▸ WORK TO COMPLETE
Would you tally how many lines in the records include the word "Ebru"? Reply with the number only.
(Beginning of RECORDS FOR THE EXERCISE)
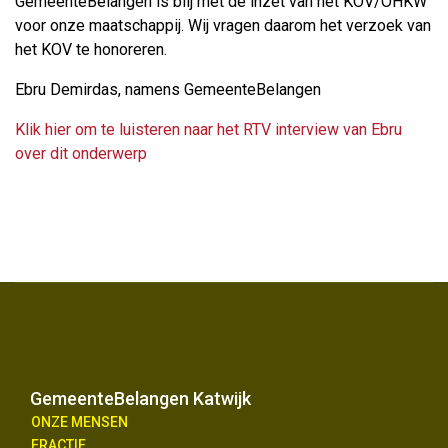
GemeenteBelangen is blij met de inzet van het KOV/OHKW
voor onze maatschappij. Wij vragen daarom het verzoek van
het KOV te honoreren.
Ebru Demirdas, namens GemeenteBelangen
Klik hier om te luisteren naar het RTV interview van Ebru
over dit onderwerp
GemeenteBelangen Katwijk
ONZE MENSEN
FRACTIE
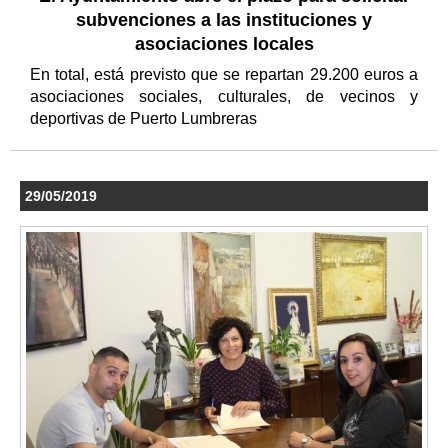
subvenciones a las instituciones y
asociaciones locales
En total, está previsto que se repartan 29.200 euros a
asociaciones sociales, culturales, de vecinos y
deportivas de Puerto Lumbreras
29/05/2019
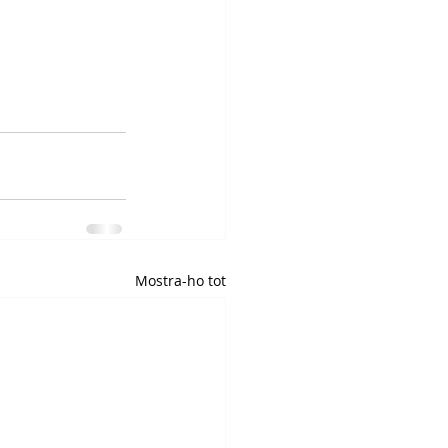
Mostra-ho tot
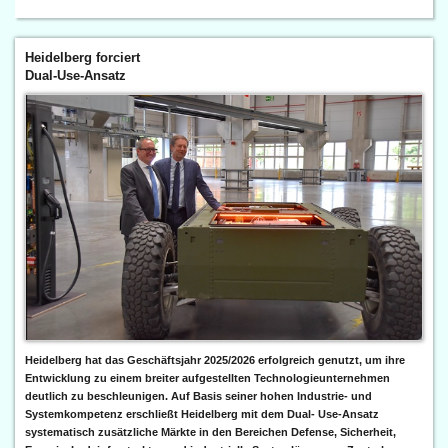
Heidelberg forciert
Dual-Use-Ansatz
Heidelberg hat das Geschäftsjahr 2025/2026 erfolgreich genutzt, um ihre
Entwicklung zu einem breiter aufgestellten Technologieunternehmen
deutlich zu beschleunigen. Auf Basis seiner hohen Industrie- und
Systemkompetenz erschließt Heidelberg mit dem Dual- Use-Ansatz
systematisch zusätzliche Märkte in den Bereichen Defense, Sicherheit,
(End of RECORDS FOR THE EXERCISE)
(Beginning of RECORDS FOR THE EXERCISE)
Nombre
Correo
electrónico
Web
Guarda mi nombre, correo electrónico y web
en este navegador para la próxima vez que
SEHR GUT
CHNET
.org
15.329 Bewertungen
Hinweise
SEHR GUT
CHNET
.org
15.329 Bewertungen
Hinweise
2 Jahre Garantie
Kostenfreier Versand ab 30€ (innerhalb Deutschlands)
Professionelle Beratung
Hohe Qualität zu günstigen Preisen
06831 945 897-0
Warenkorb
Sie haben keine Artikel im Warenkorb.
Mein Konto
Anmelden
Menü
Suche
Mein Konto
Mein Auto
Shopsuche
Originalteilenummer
(End of RECORDS FOR THE EXERCISE)
(Beginning of RECORDS FOR THE EXERCISE)
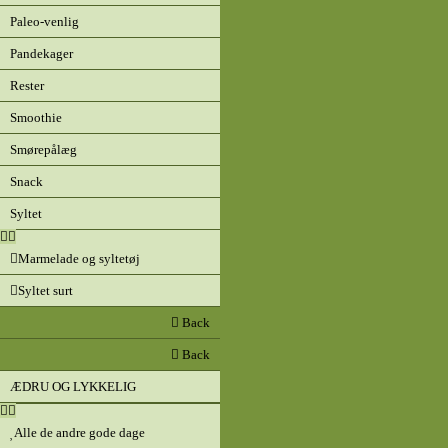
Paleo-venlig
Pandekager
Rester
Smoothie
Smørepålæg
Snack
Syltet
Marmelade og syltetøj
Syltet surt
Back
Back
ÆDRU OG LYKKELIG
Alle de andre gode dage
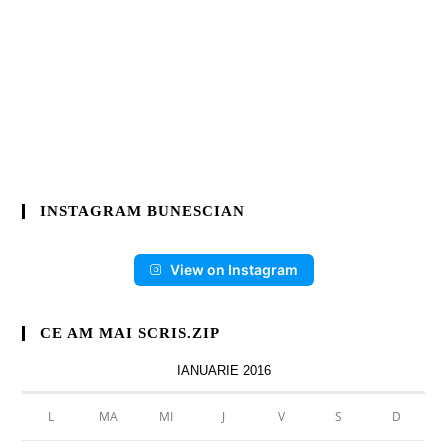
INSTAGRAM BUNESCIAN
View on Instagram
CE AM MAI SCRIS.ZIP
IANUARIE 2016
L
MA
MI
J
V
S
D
(End of RECORDS FOR THE EXERCISE)
▸ REPLY
2